> _WHAT TO PRODUCE_: Give the number of lines below that hold the string "passionsfrugt", and nothing more.

> _MATERIAL FOR THE TASK_:
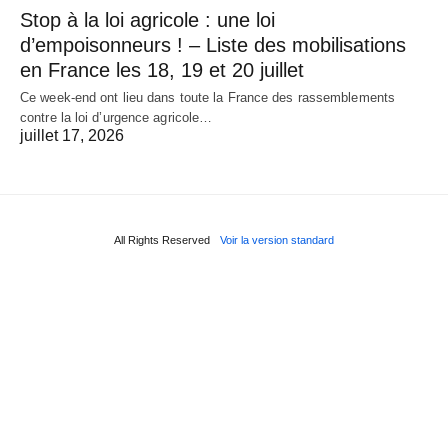
Stop à la loi agricole : une loi
d’empoisonneurs ! – Liste des mobilisations
en France les 18, 19 et 20 juillet
Ce week-end ont lieu dans toute la France des rassemblements
contre la loi d’urgence agricole…
juillet 17, 2026
All Rights Reserved
Voir la version standard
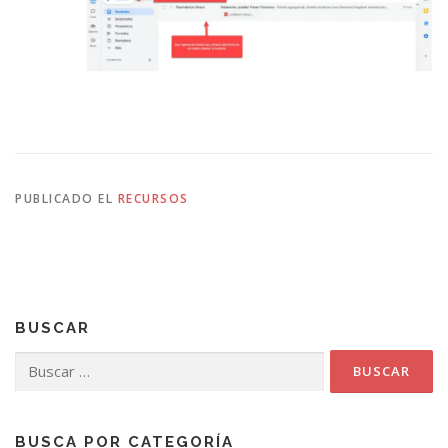
PUBLICADO EL
RECURSOS
BUSCAR
Buscar:
BUSCA POR CATEGORÍA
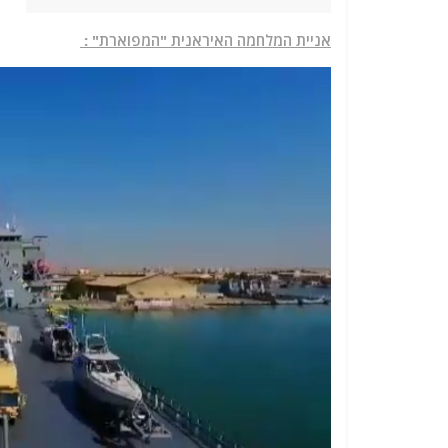
אניית המלחמה האיראנית "המפוארת" :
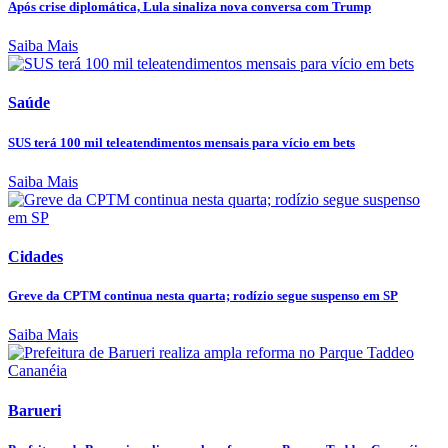
Após crise diplomática, Lula sinaliza nova conversa com Trump
Saiba Mais
Saúde
SUS terá 100 mil teleatendimentos mensais para vício em bets
Saiba Mais
Cidades
Greve da CPTM continua nesta quarta; rodízio segue suspenso em SP
Saiba Mais
Barueri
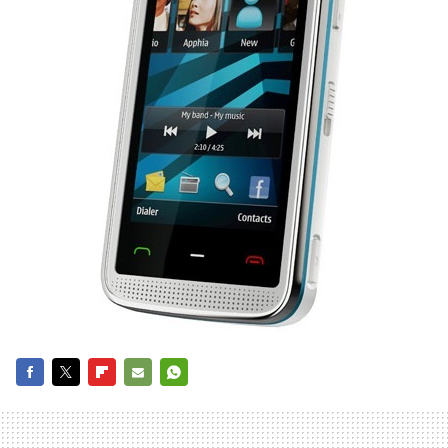
FACEBOOK
TWITTER
FLIPBOARD
E-
WHATSAPP
MAIL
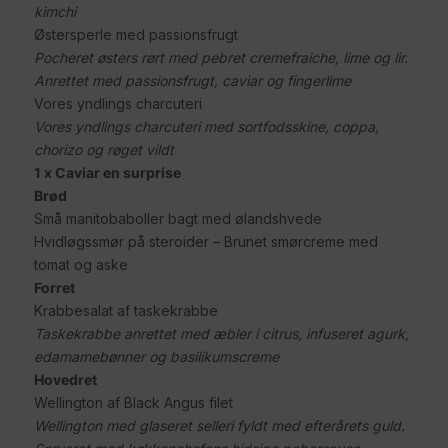
kimchi
Østersperle med passionsfrugt
Pocheret østers rørt med pebret cremefraiche, lime og lir.
Anrettet med passionsfrugt, caviar og fingerlime
Vores yndlings charcuteri
Vores yndlings charcuteri med sortfodsskine, coppa,
chorizo og røget vildt
1 x Caviar en surprise
Brød
Små manitobaboller bagt med ølandshvede
Hvidløgssmør på steroider – Brunet smørcreme med
tomat og aske
Forret
Krabbesalat af taskekrabbe
Taskekrabbe anrettet med æbler i citrus, infuseret agurk,
edamamebønner og basilikumscreme
Hovedret
Wellington af Black Angus filet
Wellington med glaseret selleri fyldt med efterårets guld.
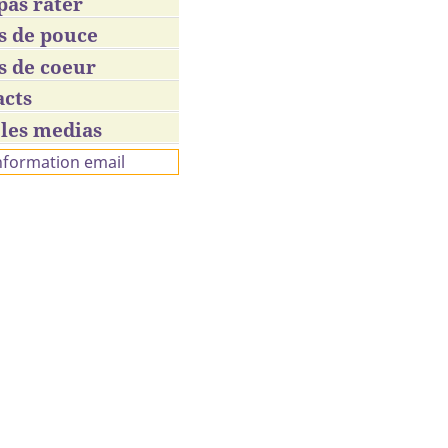
pas rater
s de pouce
s de coeur
acts
les medias
information email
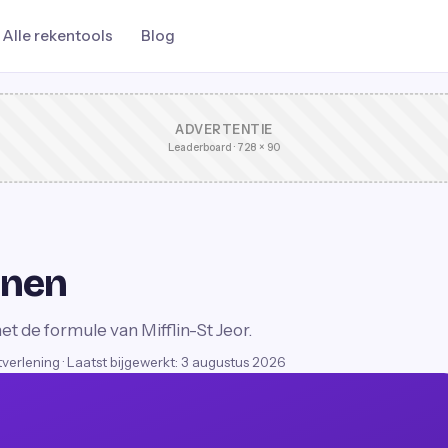
Alle rekentools
Blog
ADVERTENTIE
Leaderboard · 728 × 90
nnen
 de formule van Mifflin-St Jeor.
stverlening
·
Laatst bijgewerkt:
3 augustus 2026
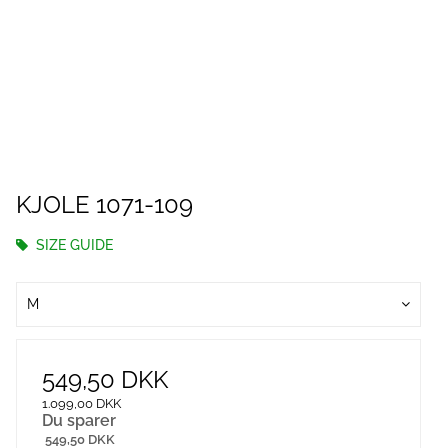
KJOLE 1071-109
SIZE GUIDE
M
549,50 DKK
1.099,00 DKK
Du sparer
549,50 DKK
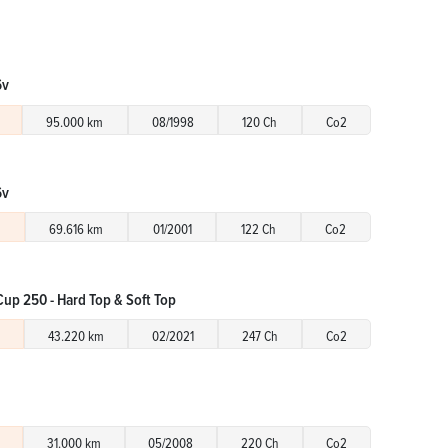
6v
95.000 km
08/1998
120 Ch
Co2
6v
€
69.616 km
01/2001
122 Ch
Co2
Cup 250 - Hard Top & Soft Top
43.220 km
02/2021
247 Ch
Co2
31.000 km
05/2008
220 Ch
Co2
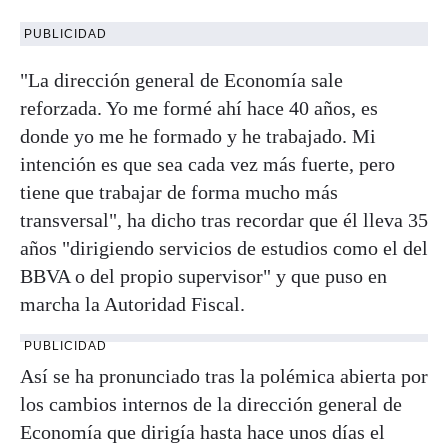
PUBLICIDAD
"La dirección general de Economía sale
reforzada. Yo me formé ahí hace 40 años, es
donde yo me he formado y he trabajado. Mi
intención es que sea cada vez más fuerte, pero
tiene que trabajar de forma mucho más
transversal", ha dicho tras recordar que él lleva 35
años "dirigiendo servicios de estudios como el del
BBVA o del propio supervisor" y que puso en
marcha la Autoridad Fiscal.
PUBLICIDAD
Así se ha pronunciado tras la polémica abierta por
los cambios internos de la dirección general de
Economía que dirigía hasta hace unos días el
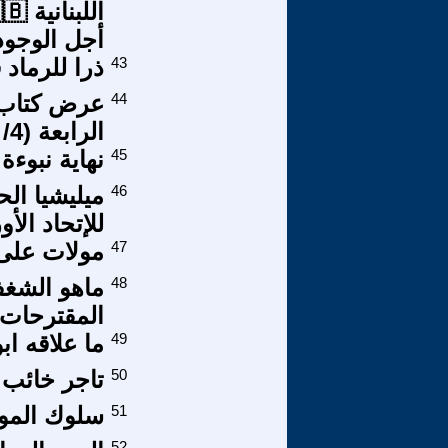
أجل الوجود
43
ذرا للرماد 
44
عرض كتاب ت
الرابعة (4/ 4)
45
نهاية نبوء
46
ميليشيا ال
للإتحاد الأو
47
مولات على 
48
ماهو الشغف
المقترحات
49
ما علاقه ابوا ج
50
تاجر خائب وب
51
سلوك المواطنة التنظ
52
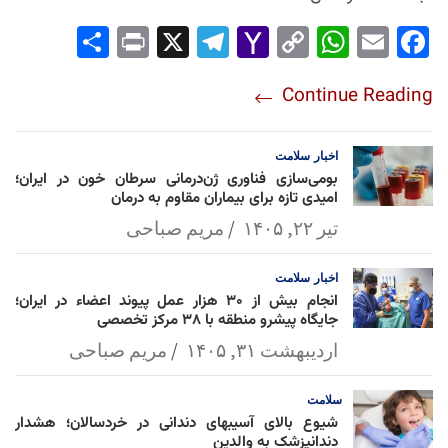
Sha
Pri
X
Tel
Yah
Co
Wh
Em
Fac
re
nt
egr
oo
py
ats
ail
ebo
Continue Reading
am
Mai
Lin
Ap
ok
l
k
p
اخبار
سلامت
بومی‌سازی فناوری ژن‌درمانی سرطان خون در ایران؛
امیدی تازه برای بیماران مقاوم به درمان
تیر ۲۲, ۱۴۰۵
مریم صباحی
اخبار
سلامت
انجام بیش از ۳۰ هزار عمل پیوند اعضاء در ایران؛
جایگاه پیشرو منطقه با ۳۸ مرکز تخصصی
اردیبهشت ۳۱, ۱۴۰۵
مریم صباحی
سلامت
شیوع بالای آسیبهای دندانی در خردسالان؛ هشدار
دندانپزشک به والدین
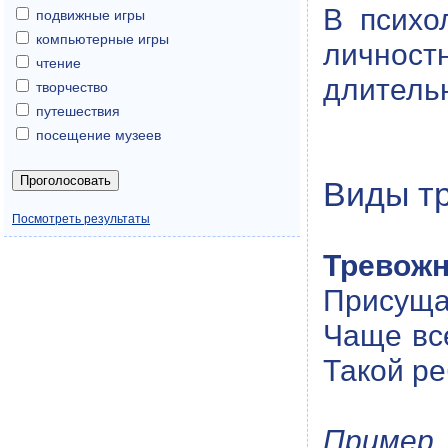
В психо
подвижные игры
компьютерные игры
личност
чтение
длитель
творчество
путешествия
посещение музеев
Виды т
Посмотреть результаты
Тревожн
Присуща 
Чаще все
Такой ре
Пример.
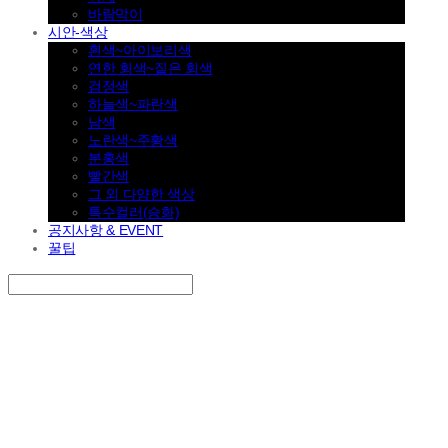
바람막이
시안-색상
흰색~아이보리색
연한 회색~짙은 회색
검정색
하늘색~파란색
남색
노란색~주황색
분홍색
빨간색
그 외 다양한 색상
특수컬러(승화)
공지사항 & EVENT
꿀팁
Search
검색
Log In
로그인
Cart
장바구니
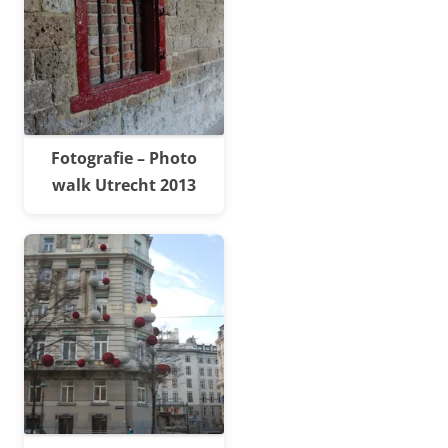
Fotografie – Photo
walk Utrecht 2013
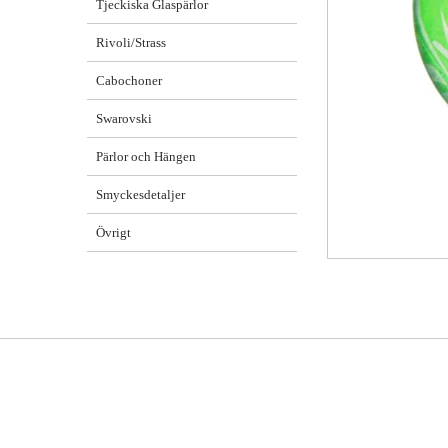
Tjeckiska Glaspärlor
Rivoli/Strass
Cabochoner
Swarovski
Pärlor och Hängen
Smyckesdetaljer
Övrigt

> _OUTPUT FOR THIS TASK_: 2